From a comment by Chris on his blog, A Blog About School:
FedUpMom -- I hear you. It's easy to imagine some aspects of "student-centered" education (for example, some efforts at "project-based learning") being an utter waste of students' time. In my opinion, it's easy to imagine aspects of old-fashioned ("sage on the stage"?) education being a total waste of time, too.

Despite all the talk about research-based practices, we don't really know much at all about the long-term effects of any particular curricular approach -- especially since so much of what gets "learned" for hour upon hour in school does not get meaningfully retained in adulthood.

My own feeling (which I don't claim to be able to prove empirically) is that people are more likely to benefit educationally from an experience if they've freely chosen that particular subject matter, and that that free choice is more important than whether the instruction is "traditional" or "progressive." The kid who really wants to learn about the space program is going to learn about the space program, but forcing people to learn something they're not interested in and don't need in their lives is always going to be a low-percentage enterprise. That's one reason I'd be in favor of a curriculum that gives kids a lot of autonomy over what they learn: I think it's less likely to be a total waste of their time.
This is starting to look like the old progressive vs. traditional debate, which I have very mixed feelings about.  Here's my current thoughts:

There are certain skills that I believe any educated person should have, and that I'm determined my daughters will have.  These would include, at the very least, the ability to read and write fluently, and enough fluency with math that they will be able to handle their household finances intelligently (for instance, they'll need to understand what a mortgage would actually cost them, and possibly how to invest money.)  When it comes to these skills, I'm with the traditionalists; my daughters will obtain these skills whether they're genuinely interested or not.  Of course, anything I can do to spark their interest, or at least obtain their co-operation, I'll try to do.

With Younger Daughter, learning to read has been a struggle.  Left to her own devices, it might never have happened.  Of course, we haven't left her to her own devices; we've worked hard with her, and will continue to do so.  I've started working her through some Singapore Math this summer, too, since her school uses TERC Investigations.  (I'm teaching her how to "carry" when she adds numbers; I see from this review of TERC that it "attempts to avoid the concepts of carrying, borrowing, and common denominators.")

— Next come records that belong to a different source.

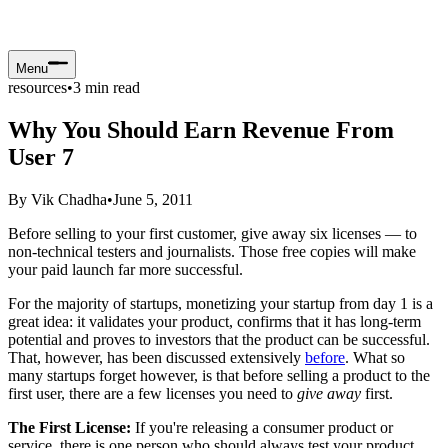
Menu
resources
•
3
min read
Why You Should Earn Revenue From
User 7
By
Vik Chadha
•
June 5, 2011
Before selling to your first customer, give away six licenses — to
non-technical testers and journalists. Those free copies will make
your paid launch far more successful.
For the majority of startups, monetizing your startup from day 1 is a
great idea: it validates your product, confirms that it has long-term
potential and proves to investors that the product can be successful.
That, however, has been discussed extensively
before
. What so
many startups forget however, is that before selling a product to the
first user, there are a few licenses you need to
give away
first.
The First License:
If you're releasing a consumer product or
service, there is one person who should always test your product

Older Daughter has reached the point where the structure of school, namely, being made to produce something, and then getting graded on the produced thing, results in major depression.  So, in her case, I'm getting more progressive all the time.  It's vital that she should have some control over what and how she learns.  Her mental health is at stake.

The PREP class that I teach has the least progressive set-up you can imagine:  the kids are only there because their parents signed them up, and the parents only signed them up because they're compelled to if they want their kids to get confirmed in the Church.  It's a class full of impressed sailors, basically.  In this situation, I feel the best thing I can do is make the class as interesting and engaging as possible.  If the kids get to the end of the class feeling that religion can actually be interesting, and not just a tedious chore, I've done my job. 

So, there you have it; my current mixed feelings about traditionalist vs. progressive education.  My ideal education would combine concern for actual content (from the traditionalists) with the most interesting, engaging, and humane approach possible (from the progressives).  Above all, I hope my daughters' education leaves them interested and eager to learn about their world, with the basic skills to do so.

2 comments:

  1. If being able to read and write well and do enough math to handle their household finances competently were the only things kids were compelled to do in elementary school, you wouldn't hear too many complaints from me. It seems to me that schools have gone completely over the top with the list of things kids "must" learn, and the exact schedules on which they have to learn them all.

    Still, when you say that your kids "will obtain these skills whether they're genuinely interested or not," I have two reactions. First, when it comes to things that are genuinely useful in life, I think most people do eventually choose to learn what they need to know. (Think of how many millions of people have learned computer skills with no formal instruction whatsoever.) I have enough faith in that principle that I would at least be willing to have a lot of patience before intervening too heavy-handedly.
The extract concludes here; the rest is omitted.